Enabling DATAFLOW on OpenCL C Kernels
DATAFLOW is supported in OpenCL™ C kernels with a Xilinx
vendor extension to the OpenCL specification. The attribute xcl_dataflow
can be added to a kernel to enable concurrent scheduling of
sub-functions and loops within the kernel function.
Below is a functon dataflow example in dataflow category on Xilinx On-boarding Example GitHub. The top level kernel adder
consists of three sub-fucntions with xcl_dataflow
attribute applied to the kernel definition.
__kernel
__attribute__ ((reqd_work_group_size(1, 1, 1)))
__attribute__ ((xcl_dataflow))
void adder(__global int *in, __global int *out, int inc, int size)
{
int buffer_in[BUFFER_SIZE];
int buffer_out[BUFFER_SIZE];
read_input(in,buffer_in,size);
compute_add(buffer_in,buffer_out,inc,size);
write_result(out,buffer_out,size);
}
When using xcl_dataflow
, Xilinx recommends
that you use the reqd_work_group_size(1, 1, 1)
attribute.
This enables the logic in the kernel to execute for the longest contiguous amount of time, and
provides the greatest opportunity for parallelism.

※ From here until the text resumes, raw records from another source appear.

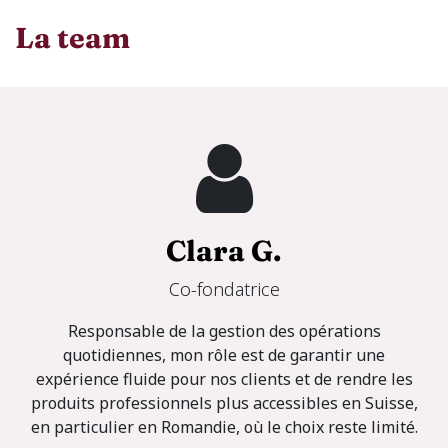
​La team
Clara G.
Co-fondatrice
Responsable de la gestion des opérations
quotidiennes, mon rôle est de garantir une
expérience fluide pour nos clients et de rendre les
produits professionnels plus accessibles en Suisse,
en particulier en Romandie, où le choix reste limité.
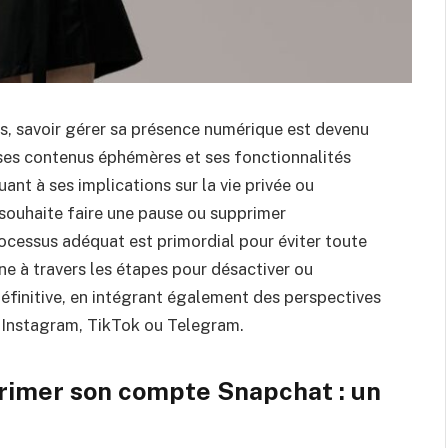
ts, savoir gérer sa présence numérique est devenu
 ses contenus éphémères et ses fonctionnalités
ant à ses implications sur la vie privée ou
 souhaite faire une pause ou supprimer
cessus adéquat est primordial pour éviter toute
 à travers les étapes pour désactiver ou
finitive, en intégrant également des perspectives
e Instagram, TikTok ou Telegram.
rimer son compte Snapchat : un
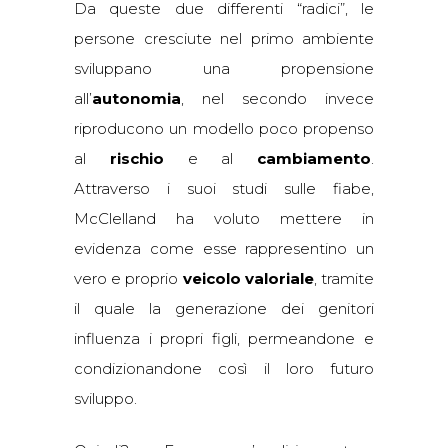
Da queste due differenti “radici”, le
persone cresciute nel primo ambiente
sviluppano una propensione
all’
autonomia
, nel secondo invece
riproducono un modello poco propenso
al
rischio
e al
cambiamento
.
Attraverso i suoi studi sulle fiabe,
McClelland ha voluto mettere in
evidenza come esse rappresentino un
vero e proprio
veicolo valoriale
, tramite
il quale la generazione dei genitori
influenza i propri figli, permeandone e
condizionandone così il loro futuro
sviluppo.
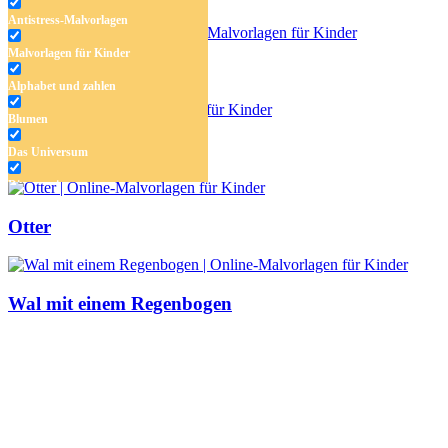
Antistress-Malvorlagen
Malvorlagen für Kinder
Oktopus mit Schatz
Alphabet und zahlen
Blumen
Surfer
Das Universum
Dinosaurier
Früchte und Gemüse
Otter
Frühling und Ostern
Halloween und Herbst
Wal mit einem Regenbogen
Haus und Wohnen
Mandalas
Märchen und Feen
Musik und Musikinstrumente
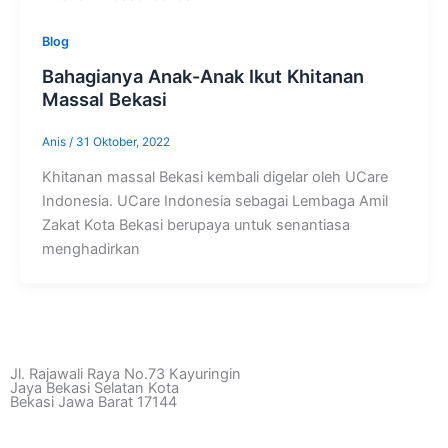
Blog
Bahagianya Anak-Anak Ikut Khitanan
Massal Bekasi
Anis
/
31 Oktober, 2022
Khitanan massal Bekasi kembali digelar oleh UCare
Indonesia. UCare Indonesia sebagai Lembaga Amil
Zakat Kota Bekasi berupaya untuk senantiasa
menghadirkan
Jl. Rajawali Raya No.73 Kayuringin
Jaya Bekasi Selatan Kota
Bekasi Jawa Barat 17144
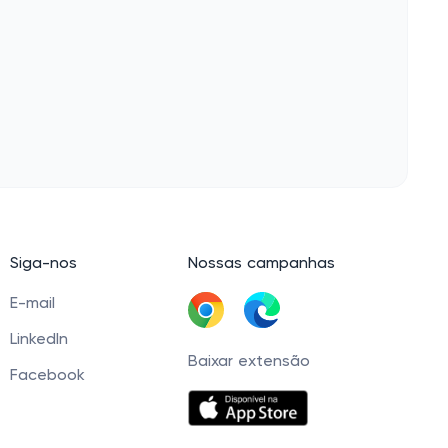
Siga-nos
Nossas campanhas
E-mail
LinkedIn
Baixar extensão
Facebook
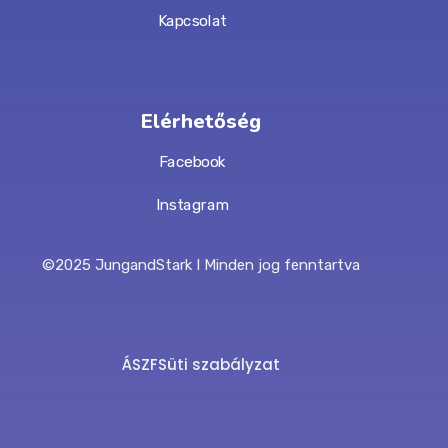
Kapcsolat
Elérhetőség
Facebook
Instagram
©2025 JungandStark I Minden jog fenntartva
ÁSZF
Süti szabályzat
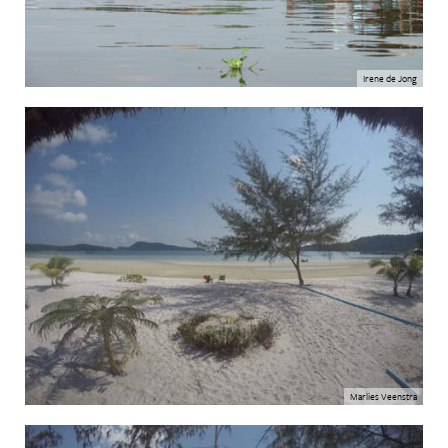
Irene de Jong
Marlies Veenstra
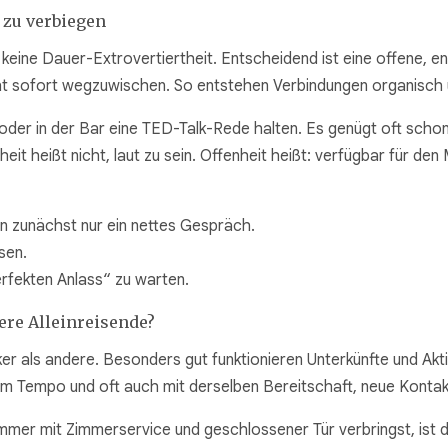
h zu verbiegen
eine Dauer-Extrovertiertheit. Entscheidend ist eine offene, en
cht sofort wegzuwischen. So entstehen Verbindungen organisch 
oder in der Bar eine TED-Talk-Rede halten. Es genügt oft scho
eit heißt nicht, laut zu sein. Offenheit heißt: verfügbar für de
rn zunächst nur ein nettes Gespräch.
sen.
erfekten Anlass“ zu warten.
ere Alleinreisende?
r als andere. Besonders gut funktionieren Unterkünfte und Akti
em Tempo und oft auch mit derselben Bereitschaft, neue Kontak
mer mit Zimmerservice und geschlossener Tür verbringst, ist 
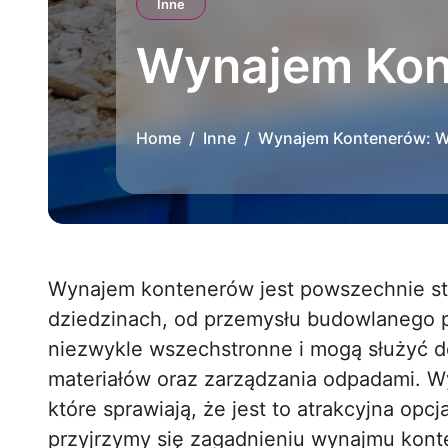
Inne
Wynajem Kont
Home
Inne
Wynajem Kontenerów: Ws
Wynajem kontenerów jest powszechnie stosowaną praktyką w różnych branżach i
dziedzinach, od przemysłu budowlanego p
niezwykle wszechstronne i mogą służyć 
materiałów oraz zarządzania odpadami. W
które sprawiają, że jest to atrakcyjna opc
przyjrzymy się zagadnieniu wynajmu kont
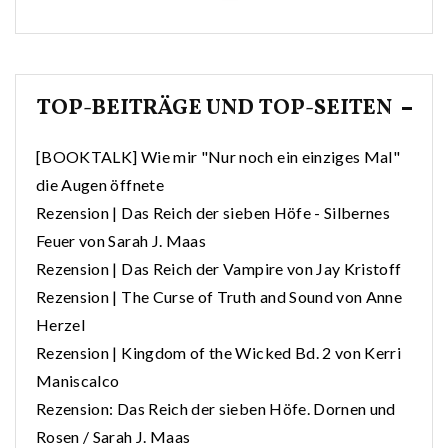
TOP-BEITRÄGE UND TOP-SEITEN
[BOOKTALK] Wie mir "Nur noch ein einziges Mal"
die Augen öffnete
Rezension | Das Reich der sieben Höfe - Silbernes
Feuer von Sarah J. Maas
Rezension | Das Reich der Vampire von Jay Kristoff
Rezension | The Curse of Truth and Sound von Anne
Herzel
Rezension | Kingdom of the Wicked Bd. 2 von Kerri
Maniscalco
Rezension: Das Reich der sieben Höfe. Dornen und
Rosen / Sarah J. Maas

This method employs more hardware units
operating concurrenly for the longest possible time.
Currently there are some limitations on xcl_dataflow
usage in the current version of the SDAccel™
compiler:
- OpenCL workitem built-in functions such as
get_global_size()
,get_local_id
can not be used in the kernel with thexcl_dataflow
attribute. - SDAccel compiler uses FIFOs for data channels
between processes by default when DATAFLOW is enabled. The default FIFO depth is the same
as the array size. The
--xp "param:compiler.xclDataflowFifoDepth=depth_value"
option can be passed to xocc command line to change the default FIFO depth.